Re: arbeiten mit der wegenerschen ?

Beitrag von Katrin (Archiv) »

Hallo Kalle und natürlich auch alle anderen,



ich bin 36 Jahre alt und habe mittlerweile seit 10 Jahren MW mit Nierenbeteiligung (wie die Zeit vergeht!). Anfangs sehr schwerwiegender Verlauf mit Intensivstation, 1/2 Jahr Krankschreibung usw. Während dieser 10 Jahre habe ich ca. 4 Schübe gehabt (leider immer wieder mit Nierenentzündung), die wieder einer höheren Medikamenten-Dosierung, Kortison oder auch Endoxan bedurften. Mittlerweile bin ich mit CellCept gut eingestellt, das scheint "mein" Medikament zu sein.

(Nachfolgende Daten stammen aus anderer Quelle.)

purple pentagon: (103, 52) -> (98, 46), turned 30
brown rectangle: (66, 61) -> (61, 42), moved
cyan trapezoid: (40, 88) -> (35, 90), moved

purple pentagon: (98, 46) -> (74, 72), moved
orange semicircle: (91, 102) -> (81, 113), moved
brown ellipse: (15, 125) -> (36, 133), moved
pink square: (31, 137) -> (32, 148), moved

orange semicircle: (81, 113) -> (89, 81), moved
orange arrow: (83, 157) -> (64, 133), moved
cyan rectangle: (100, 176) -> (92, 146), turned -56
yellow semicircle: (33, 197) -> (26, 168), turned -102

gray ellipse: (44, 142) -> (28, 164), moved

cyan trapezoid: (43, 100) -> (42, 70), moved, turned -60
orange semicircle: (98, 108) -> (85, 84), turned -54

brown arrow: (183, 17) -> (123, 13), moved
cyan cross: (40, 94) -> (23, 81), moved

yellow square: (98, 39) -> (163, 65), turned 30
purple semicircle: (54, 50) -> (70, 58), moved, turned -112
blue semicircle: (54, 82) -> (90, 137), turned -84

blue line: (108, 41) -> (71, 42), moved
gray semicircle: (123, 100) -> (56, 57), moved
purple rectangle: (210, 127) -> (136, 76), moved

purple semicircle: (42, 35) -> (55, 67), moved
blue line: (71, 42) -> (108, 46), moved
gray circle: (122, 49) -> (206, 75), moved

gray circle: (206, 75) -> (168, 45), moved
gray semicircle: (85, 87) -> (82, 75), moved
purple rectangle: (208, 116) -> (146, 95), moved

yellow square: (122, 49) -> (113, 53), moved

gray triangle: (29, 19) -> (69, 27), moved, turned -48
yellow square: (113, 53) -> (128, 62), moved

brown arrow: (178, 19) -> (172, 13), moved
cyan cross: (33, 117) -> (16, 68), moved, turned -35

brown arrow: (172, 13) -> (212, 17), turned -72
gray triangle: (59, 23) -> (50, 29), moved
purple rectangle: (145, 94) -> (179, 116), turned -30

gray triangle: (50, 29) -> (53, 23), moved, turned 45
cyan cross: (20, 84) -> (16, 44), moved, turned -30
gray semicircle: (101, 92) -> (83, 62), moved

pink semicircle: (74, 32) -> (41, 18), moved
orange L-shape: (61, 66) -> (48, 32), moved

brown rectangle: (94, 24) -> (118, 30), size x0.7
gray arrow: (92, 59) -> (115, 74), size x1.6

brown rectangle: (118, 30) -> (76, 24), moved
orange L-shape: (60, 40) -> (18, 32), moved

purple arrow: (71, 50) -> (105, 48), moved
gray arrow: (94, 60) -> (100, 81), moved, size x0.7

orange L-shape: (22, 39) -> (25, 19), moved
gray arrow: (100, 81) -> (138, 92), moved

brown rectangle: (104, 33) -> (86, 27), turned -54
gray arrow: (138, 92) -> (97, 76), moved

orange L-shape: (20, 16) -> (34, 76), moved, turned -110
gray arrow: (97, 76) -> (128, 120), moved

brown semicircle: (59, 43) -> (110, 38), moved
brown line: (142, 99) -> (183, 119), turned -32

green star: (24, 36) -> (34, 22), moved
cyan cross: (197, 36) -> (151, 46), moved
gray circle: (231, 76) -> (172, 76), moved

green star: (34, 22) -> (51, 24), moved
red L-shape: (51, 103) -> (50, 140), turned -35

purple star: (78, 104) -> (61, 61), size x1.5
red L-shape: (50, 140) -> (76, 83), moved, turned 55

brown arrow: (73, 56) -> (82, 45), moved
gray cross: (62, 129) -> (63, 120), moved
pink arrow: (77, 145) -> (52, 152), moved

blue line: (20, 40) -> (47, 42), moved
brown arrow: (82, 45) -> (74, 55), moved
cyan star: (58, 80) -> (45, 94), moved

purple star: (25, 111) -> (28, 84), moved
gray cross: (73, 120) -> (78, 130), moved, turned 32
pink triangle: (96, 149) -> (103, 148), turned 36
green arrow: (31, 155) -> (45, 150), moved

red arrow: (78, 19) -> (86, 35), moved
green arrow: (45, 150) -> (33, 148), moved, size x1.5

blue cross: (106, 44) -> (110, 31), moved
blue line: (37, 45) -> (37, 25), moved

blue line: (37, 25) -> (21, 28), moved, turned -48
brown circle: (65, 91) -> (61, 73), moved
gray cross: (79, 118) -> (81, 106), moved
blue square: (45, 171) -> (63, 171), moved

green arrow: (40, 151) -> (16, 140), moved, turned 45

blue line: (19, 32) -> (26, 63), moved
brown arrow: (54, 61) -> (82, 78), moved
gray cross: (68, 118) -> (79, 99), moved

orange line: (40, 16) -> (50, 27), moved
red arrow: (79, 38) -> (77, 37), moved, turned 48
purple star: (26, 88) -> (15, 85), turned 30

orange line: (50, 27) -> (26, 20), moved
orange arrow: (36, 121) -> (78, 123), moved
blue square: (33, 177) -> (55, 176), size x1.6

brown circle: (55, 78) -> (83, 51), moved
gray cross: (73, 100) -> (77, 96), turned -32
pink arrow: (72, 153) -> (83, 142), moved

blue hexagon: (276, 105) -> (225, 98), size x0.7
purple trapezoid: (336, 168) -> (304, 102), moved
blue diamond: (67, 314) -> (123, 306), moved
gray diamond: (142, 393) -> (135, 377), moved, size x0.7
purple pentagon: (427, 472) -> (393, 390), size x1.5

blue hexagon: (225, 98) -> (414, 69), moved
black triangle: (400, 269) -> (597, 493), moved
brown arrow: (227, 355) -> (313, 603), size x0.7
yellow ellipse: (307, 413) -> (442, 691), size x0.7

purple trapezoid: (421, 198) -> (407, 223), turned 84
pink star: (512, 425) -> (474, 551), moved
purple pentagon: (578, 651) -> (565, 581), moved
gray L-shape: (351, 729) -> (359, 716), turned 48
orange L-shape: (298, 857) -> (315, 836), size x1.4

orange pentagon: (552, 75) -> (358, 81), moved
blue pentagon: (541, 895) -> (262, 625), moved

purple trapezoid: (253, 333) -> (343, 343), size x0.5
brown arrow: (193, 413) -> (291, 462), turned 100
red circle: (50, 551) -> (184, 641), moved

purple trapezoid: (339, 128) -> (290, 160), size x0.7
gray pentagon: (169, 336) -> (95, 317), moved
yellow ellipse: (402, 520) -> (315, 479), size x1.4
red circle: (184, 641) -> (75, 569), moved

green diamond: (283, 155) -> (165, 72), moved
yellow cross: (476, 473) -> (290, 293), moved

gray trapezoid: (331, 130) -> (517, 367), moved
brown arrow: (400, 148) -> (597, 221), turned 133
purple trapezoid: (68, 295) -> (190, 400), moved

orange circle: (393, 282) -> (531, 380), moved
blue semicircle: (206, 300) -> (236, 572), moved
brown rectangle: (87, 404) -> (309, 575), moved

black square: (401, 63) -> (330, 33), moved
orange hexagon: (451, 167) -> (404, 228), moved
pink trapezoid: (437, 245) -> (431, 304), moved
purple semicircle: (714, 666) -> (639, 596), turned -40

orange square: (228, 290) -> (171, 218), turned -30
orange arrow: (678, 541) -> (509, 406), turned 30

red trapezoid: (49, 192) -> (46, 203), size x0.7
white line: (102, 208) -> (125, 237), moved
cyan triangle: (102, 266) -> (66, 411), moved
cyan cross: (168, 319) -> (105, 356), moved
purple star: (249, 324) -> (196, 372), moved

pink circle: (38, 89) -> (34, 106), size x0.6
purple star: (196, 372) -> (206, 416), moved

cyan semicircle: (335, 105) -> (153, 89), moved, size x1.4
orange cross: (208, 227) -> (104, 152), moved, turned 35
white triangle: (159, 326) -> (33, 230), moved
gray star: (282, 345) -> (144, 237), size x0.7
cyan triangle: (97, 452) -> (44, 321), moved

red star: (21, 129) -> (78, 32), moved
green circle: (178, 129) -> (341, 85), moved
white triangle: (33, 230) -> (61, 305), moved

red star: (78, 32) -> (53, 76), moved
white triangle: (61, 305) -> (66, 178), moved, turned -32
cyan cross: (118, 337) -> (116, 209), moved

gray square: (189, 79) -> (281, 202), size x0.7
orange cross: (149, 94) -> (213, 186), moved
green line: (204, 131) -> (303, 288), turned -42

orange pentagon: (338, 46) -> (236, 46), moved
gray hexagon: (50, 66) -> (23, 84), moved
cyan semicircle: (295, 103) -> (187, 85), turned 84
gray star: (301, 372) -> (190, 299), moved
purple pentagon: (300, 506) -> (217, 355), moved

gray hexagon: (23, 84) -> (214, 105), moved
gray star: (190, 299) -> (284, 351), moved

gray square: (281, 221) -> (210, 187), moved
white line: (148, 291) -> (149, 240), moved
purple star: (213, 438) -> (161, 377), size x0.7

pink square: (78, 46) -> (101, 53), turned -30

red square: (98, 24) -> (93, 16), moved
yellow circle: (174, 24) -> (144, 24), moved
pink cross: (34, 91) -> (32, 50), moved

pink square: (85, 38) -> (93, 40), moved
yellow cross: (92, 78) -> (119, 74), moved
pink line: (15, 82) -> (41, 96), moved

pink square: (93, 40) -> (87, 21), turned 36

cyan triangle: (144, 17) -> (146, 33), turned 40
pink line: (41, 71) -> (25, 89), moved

Ich bin weiterhin Vollzeit berufstätig und hoffe, dass meine Arbeitsfähigkeit noch ein paar Jahre erhalten bleibt. Habe Spass an meinem Beruf und glücklicherweise auch einen sehr verständnisvollen Chef. Solange meinen Nieren das noch mitmachen, werde ich auch weiter arbeiten gehen. Irgendwann wird es vielleicht so weit sein, dass man an die Dialyse muss, aber daran denke ich jetzt nicht. (Vielleicht ist es auch eine Art Verdrängung, aber was soll man jetzt schon darüber grübeln...) Ich bin generell ein positiv denkender Mensch und versuche, mein Leben trotz der Krankheit so wie es ist zu genießen z. B. incl. Fernreisen in den Urlaub.



Alles Gute für alle!

Katrin
Anna (Archiv)
Beiträge: 18
Registriert: Do Jan 01, 1970 1:00 am

Re: arbeiten mit der wegenerschen ?

Beitrag von Anna (Archiv) »

Hallo Katrin,

ich bin 33 Jahre und habe MW seit 1998, die ganzen Jahre eigendlich nur in der Nase, seit Januar aber ging es in die Ohren und Lunge über. Aber ich denke da wie du, ich arbeite trotzdem weiter so gut es geht und wie es der Wegener erlaubt. Auch mit Reisen, Feiern usw.. Hey hallo wir haben es doch auch so schwer genug oder nicht? Also an Rente will ich jetzt mal noch nicht denken, mir macht meine Arbeit auch Spaß und habe eine Super Chefin und Kollegen die mich verstehen und akzeptieren und mir kein schlechtes Gewissen machen wenn ich mal wieder ausfalle.

Gruß an alle Anna
Peter (Archiv)
Beiträge: 16
Registriert: Do Jan 01, 1970 1:00 am

Re: arbeiten mit der wegenerschen ?

Beitrag von Peter (Archiv) »

Hallo Kalle,

bin 58 J. habe seit Dez.06 morb.Wegener mit Nierenversagen, bin von April-März 3x die Woche ins Büro und habe nach der Dyalise 4 Std. zu Hause gearbeitet.Seit August arbeite ich wieder in Vollzeit und gehe am Abend zur Dyalise.Vom Integrationsamt habe ich den Schwerbehindertenstatus mit 100% bekommen.Endoxan wurde mir 6x verabreicht. Konnte es fast ohne Nebenwirkungen vertragen.An sonsten erfahre ich die besten Behandlungen durch Ärzte und Pflegepersonal(die alle zusammen haben mir das Leben, trotz riesen Schock,wieder wertvoll gemacht).Meine bisherige Erfahrung ist, ich sage der Krankheit wo der Weg langgeht und nicht umgekehrt. Mir geht wieder bis auf kleine Einschränkungen gut.Selbst meinen Portugal Urlaub habe ich schon hinter mir.Kopf hoch und geradeaus gucken. das Leben ist wunderschön.........................

Peter
Kalle (Archiv)
Beiträge: 77
Registriert: Do Jan 01, 1970 1:00 am

Re: arbeiten mit der wegenerschen ?

Beitrag von Kalle (Archiv) »

Danke für eure Antworten. Wundere mich wirklich was einige von euch für ne Power haben.

Hab da grad nochmal ne Frage zu den Nierenbetroffenen, meine Creatininwerte waren schonmal auf 1,5 (vor ca 5 Wochen) , steigen jetzt wöchentlich leicht an und sind bei 1, 65 jetzt. Ab wann werden die Werte bedenklich? Mein Nephrologe meint es wäre ok so, er hat aber mit WG keine Erfahrung, möchte ungern wegen einem Ärztefehler zur Blutwäsche kommen.